= Sanja Kovačević =

Serbian politician (born 1968)

Sanja Kovačević (Сања Ковачевић; born 29 December 1968) is a politician in Serbia. She has served in the Assembly of Vojvodina since 2016 as a member of the Serbian Progressive Party.

==Private career==
Kovačević holds a bachelor's degree in agricultural economics and engineering. She lives in the town of Mačvanska Mitrovica in Sremska Mitrovica.

==Politician==
Kovačević entered politics as a member of the far-right Serbian Radical Party and was a party candidate in the 2008 Serbian local elections in Sremska Mitrovica. The Radicals experienced a serious split later in 2008, with several members joining the more moderate Progressive Party under the leadership of Tomislav Nikolić and Aleksandar Vučić. Kovačević sided with the Progressives.

She appeared in the thirtieth position on the Progressive Party's electoral list in Sremska Mitrovica for the 2012 local elections and was not elected when the list won only twelve mandates. She worked in the city administration for economy and entrepreneurship during this period, and in 2015 she was appointed to a newly formed council addressing the problems of refugees and internally displaced persons in the city.

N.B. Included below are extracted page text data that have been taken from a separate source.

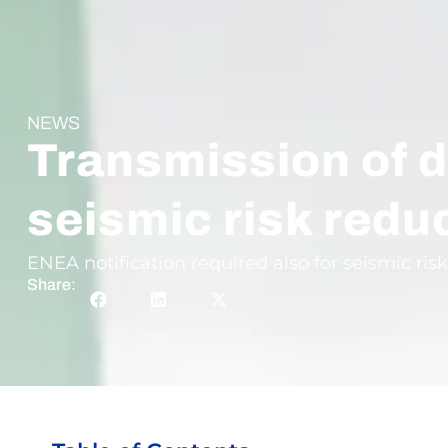
NEWS
Transmission of d
seismic risk redu
ENEA notification required also for seismic risk
Share: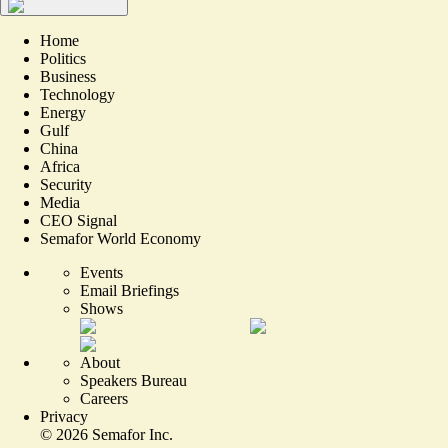
Home
Politics
Business
Technology
Energy
Gulf
China
Africa
Security
Media
CEO Signal
Semafor World Economy
Events
Email Briefings
Shows
About
Speakers Bureau
Careers
Privacy
©
2026
Semafor Inc.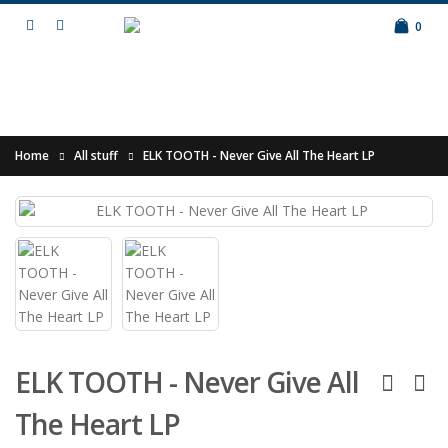
0
Home
All stuff
ELK TOOTH - Never Give All The Heart LP
ELK TOOTH - Never Give All
The Heart LP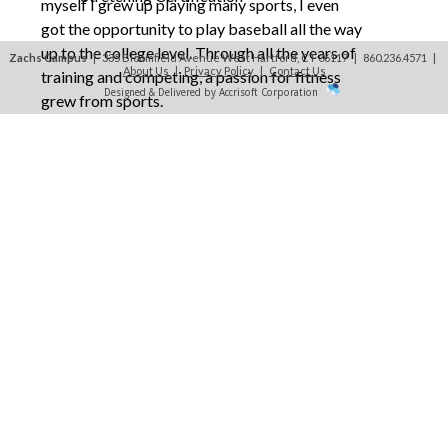
myself I grew up playing many sports, I even
got the opportunity to play baseball all the way
up to the college level. Through all the years of
Zachs Campus
| 335 Bloomfield Avenue West Hartford, CT 06117 | 860.236.4571
|
About Us
|
Privacy Policy
|
Contact Us
training and competing, a passion for fitness
Designed & Delivered by Accrisoft Corporation
grew from sports.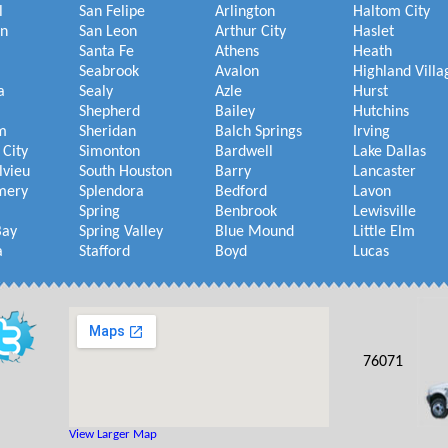
l
San Felipe
Arlington
Haltom City
on
San Leon
Arthur City
Haslet
Santa Fe
Athens
Heath
Seabrook
Avalon
Highland Villa
a
Sealy
Azle
Hurst
Shepherd
Bailey
Hutchins
m
Sheridan
Balch Springs
Irving
 City
Simonton
Bardwell
Lake Dallas
lvieu
South Houston
Barry
Lancaster
mery
Splendora
Bedford
Lavon
Spring
Benbrook
Lewisville
Bay
Spring Valley
Blue Mound
Little Elm
a
Stafford
Boyd
Lucas
76071
View Larger Map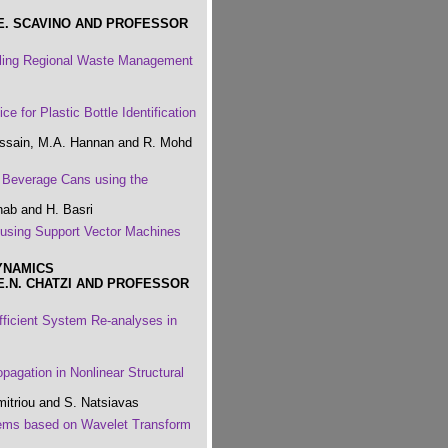
E. SCAVINO AND PROFESSOR
eling Regional Waste Management
 for Plastic Bottle Identification
ussain, M.A. Hannan and R. Mohd
 Beverage Cans using the
hab and H. Basri
 using Support Vector Machines
YNAMICS
E.N. CHATZI AND PROFESSOR
ficient System Re-analyses in
pagation in Nonlinear Structural
mitriou and S. Natsiavas
tems based on Wavelet Transform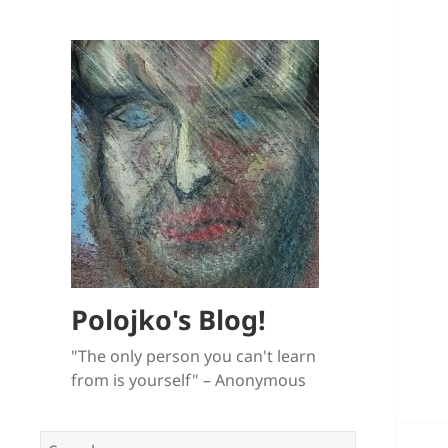
Polojko's Blog!
"The only person you can't learn
from is yourself" – Anonymous
Search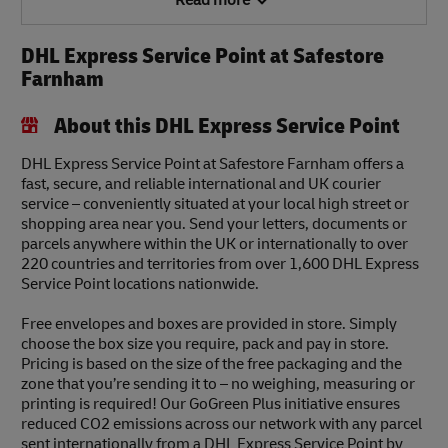
Read more
DHL Express Service Point at Safestore
Farnham
About this DHL Express Service Point
DHL Express Service Point at Safestore Farnham offers a
fast, secure, and reliable international and UK courier
service – conveniently situated at your local high street or
shopping area near you. Send your letters, documents or
parcels anywhere within the UK or internationally to over
220 countries and territories from over 1,600 DHL Express
Service Point locations nationwide.
Free envelopes and boxes are provided in store. Simply
choose the box size you require, pack and pay in store.
Pricing is based on the size of the free packaging and the
zone that you’re sending it to – no weighing, measuring or
printing is required! Our GoGreen Plus initiative ensures
reduced CO2 emissions across our network with any parcel
sent internationally from a DHL Express Service Point by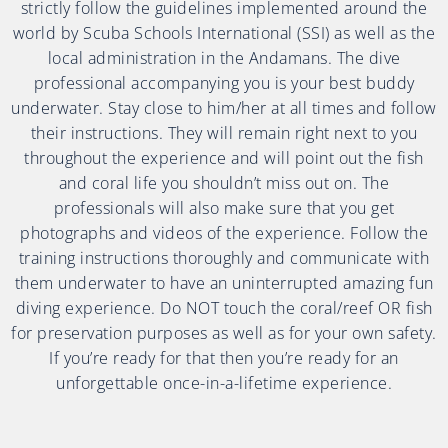
strictly follow the guidelines implemented around the
world by Scuba Schools International (SSI) as well as the
local administration in the Andamans. The dive
professional accompanying you is your best buddy
underwater. Stay close to him/her at all times and follow
their instructions. They will remain right next to you
throughout the experience and will point out the fish
and coral life you shouldn’t miss out on. The
professionals will also make sure that you get
photographs and videos of the experience. Follow the
training instructions thoroughly and communicate with
them underwater to have an uninterrupted amazing fun
diving experience. Do NOT touch the coral/reef OR fish
for preservation purposes as well as for your own safety.
If you’re ready for that then you’re ready for an
unforgettable once-in-a-lifetime experience.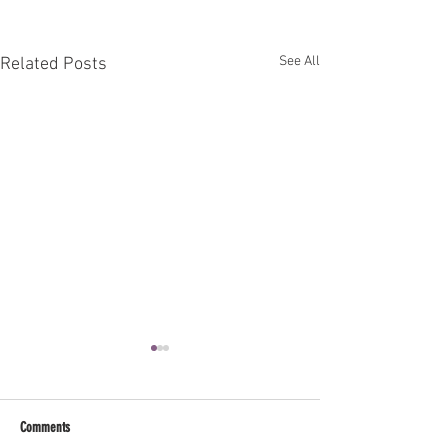
See All
Related Posts
Comments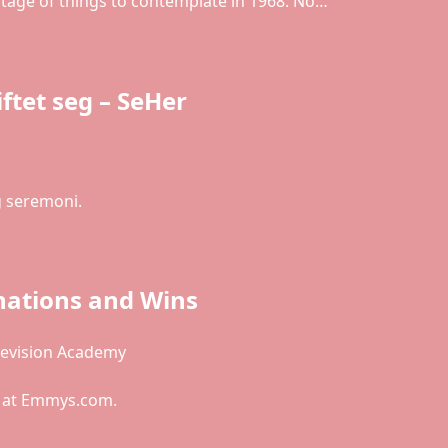
rtage of things to contemplate in 1968. No…
tet seg – SeHer
g seremoni.
ations and Wins
levision Academy
e at Emmys.com.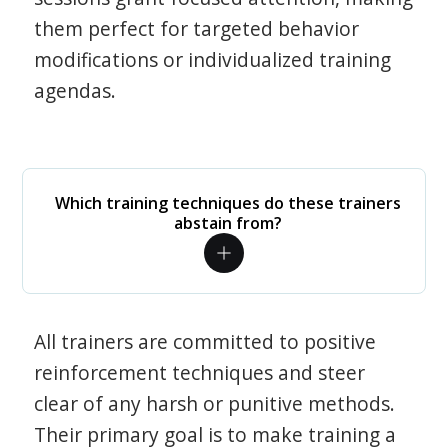
them perfect for targeted behavior
modifications or individualized training
agendas.
Which training techniques do these trainers
abstain from?
All trainers are committed to positive
reinforcement techniques and steer
clear of any harsh or punitive methods.
Their primary goal is to make training a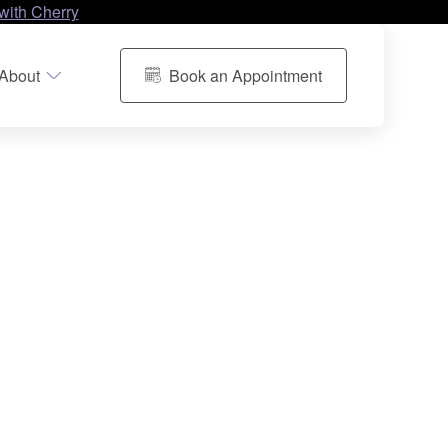
with Cherry
About
Book an Appointment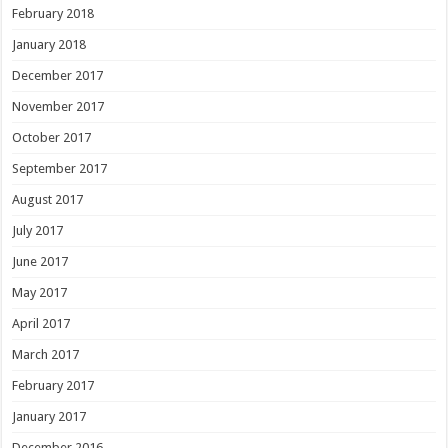
February 2018
January 2018
December 2017
November 2017
October 2017
September 2017
August 2017
July 2017
June 2017
May 2017
April 2017
March 2017
February 2017
January 2017
December 2016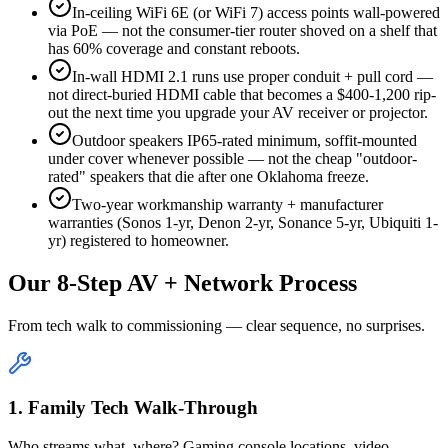
In-ceiling WiFi 6E (or WiFi 7) access points wall-powered
via PoE — not the consumer-tier router shoved on a shelf that
has 60% coverage and constant reboots.
In-wall HDMI 2.1 runs use proper conduit + pull cord —
not direct-buried HDMI cable that becomes a $400-1,200 rip-
out the next time you upgrade your AV receiver or projector.
Outdoor speakers IP65-rated minimum, soffit-mounted
under cover whenever possible — not the cheap "outdoor-
rated" speakers that die after one Oklahoma freeze.
Two-year workmanship warranty + manufacturer
warranties (Sonos 1-yr, Denon 2-yr, Sonance 5-yr, Ubiquiti 1-
yr) registered to homeowner.
Our 8-Step AV + Network Process
From tech walk to commissioning — clear sequence, no surprises.
1. Family Tech Walk-Through
Who streams what, where? Gaming console locations, video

Kovačević received the thirty-seventh position on the Progressive Party's list in the 2016 Vojvodina provincial election and was elected when the list won a majority victory with sixty-three out of 120 mandates. She was later given the seventy-third position on the party's list in the 2020 provincial election and was narrowly re-elected when the list won an increased majority with seventy-six mandates. She is currently a member of the assembly committee on agriculture.